Ethics
Hobbes’ Naturalism leads to the Utilitarianism of John
Stuart Mill.
THE POLITICAL
PHILOSOPHY OF UTILITARIANISM
Hobbes’ conception
of people as calculating machines who made moral decisions by summing negative
values of pain with positive values of pleasure and choosing the most positive
result made the current society of the time to be just as poor, nasty, brutish,
and short as primitive society.
Individuals were a collection of monads in a soup of will-to-power. That accretions of power determined the value
of an individual was the determining factor in Hobbes’ Anti-humanistic
humanism. The Naturalistic theory of
ethics continued as Montesquieu and Voltaire attempted to sew the similarities
across societies into a web that would describe ethics in the way that Newton ’s gravity
organized the material world.
Philosophies of
humankind are the foundation for ethical systems. Philosophies of humankind lead toward theories
of ethical behavior. For Rationalistic
ethicists a moral maxim that is true, participates in a form of truth that does
not allow for mutability. Their
definitions are what demarcates the dichotomy of moral philosophy that is the
debate between Naturalism and Rationalism.
The examination and analysis of opinions concerning values is moral
philosophy. Ethics is moral philosophy
brought out of its Ivory Tower in Königsberg and sends it into the
marketplace of ideas in order to answer the primary question, “What then,
should we do now?”
Philosophy
attempts to conceptualize ethics in a comprehensive systematic way by means of
integration. Ethical theory is the
attempt to describe moral values and cultural norms as they are expressed in
human behavior. The idiosyncrasies of
each individual philosopher express themselves in the differences in their
ethical theories. A calculus of
egalitarianism is the heart of Utilitarianism.
Roman ethical
tradition was mostly influenced by the Stoics.
They were called by this name because of the prominent Stoa (Stoa) or porch at their primary school
building. The major teachers of Stoicism
were Zeno and Epicetus. Their theory of
ethics was a deontological theory of duty.
The epicureans were the first utilitarians. Epicurus disagreed with the ethics of duty. He felt that ethics were a function of
feeling instead of reason. His teachings
date from circa the third century before the Common Era.

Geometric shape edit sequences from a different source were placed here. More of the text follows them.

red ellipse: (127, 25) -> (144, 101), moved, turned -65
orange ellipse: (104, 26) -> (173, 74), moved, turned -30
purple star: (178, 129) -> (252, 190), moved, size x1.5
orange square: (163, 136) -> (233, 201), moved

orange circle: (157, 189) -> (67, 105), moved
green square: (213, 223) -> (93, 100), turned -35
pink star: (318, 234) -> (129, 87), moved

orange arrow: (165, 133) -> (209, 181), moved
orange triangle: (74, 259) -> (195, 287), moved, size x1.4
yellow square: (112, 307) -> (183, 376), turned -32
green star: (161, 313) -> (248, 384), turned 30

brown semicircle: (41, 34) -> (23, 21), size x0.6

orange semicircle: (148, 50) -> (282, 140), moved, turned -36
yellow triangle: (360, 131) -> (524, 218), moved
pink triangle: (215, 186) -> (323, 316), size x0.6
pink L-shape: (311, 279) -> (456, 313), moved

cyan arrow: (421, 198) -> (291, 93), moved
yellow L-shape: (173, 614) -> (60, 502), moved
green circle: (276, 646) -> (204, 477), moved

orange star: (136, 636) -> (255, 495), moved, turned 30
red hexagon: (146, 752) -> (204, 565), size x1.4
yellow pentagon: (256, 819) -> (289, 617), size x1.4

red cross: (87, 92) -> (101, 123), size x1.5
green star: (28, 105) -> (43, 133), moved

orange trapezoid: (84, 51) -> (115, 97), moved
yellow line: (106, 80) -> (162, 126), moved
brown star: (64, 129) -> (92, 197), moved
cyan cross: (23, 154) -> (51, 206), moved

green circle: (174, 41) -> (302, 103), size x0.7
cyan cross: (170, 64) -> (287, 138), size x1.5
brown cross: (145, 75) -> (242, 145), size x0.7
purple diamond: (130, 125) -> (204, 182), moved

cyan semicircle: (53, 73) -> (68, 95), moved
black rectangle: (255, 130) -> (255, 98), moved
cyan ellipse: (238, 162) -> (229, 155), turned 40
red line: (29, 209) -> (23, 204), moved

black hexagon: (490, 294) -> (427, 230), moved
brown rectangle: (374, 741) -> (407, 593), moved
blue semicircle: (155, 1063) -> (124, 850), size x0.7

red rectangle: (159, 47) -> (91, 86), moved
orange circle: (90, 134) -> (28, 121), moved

Sensations were, according to
Epicurus, composed of both good and evil in the forms of pleasure and
pain. He taught Aristotle’s moderation
because an excess of pleasure becomes pain.
Courage, justice, and friendship were his cardinal virtues. Epicurus taught that people determined their
own fates since the gods were not actively engaged in the lives of individuals.
Two millennia later Jeremy
modernized these teachings under the banner Utilitarianism.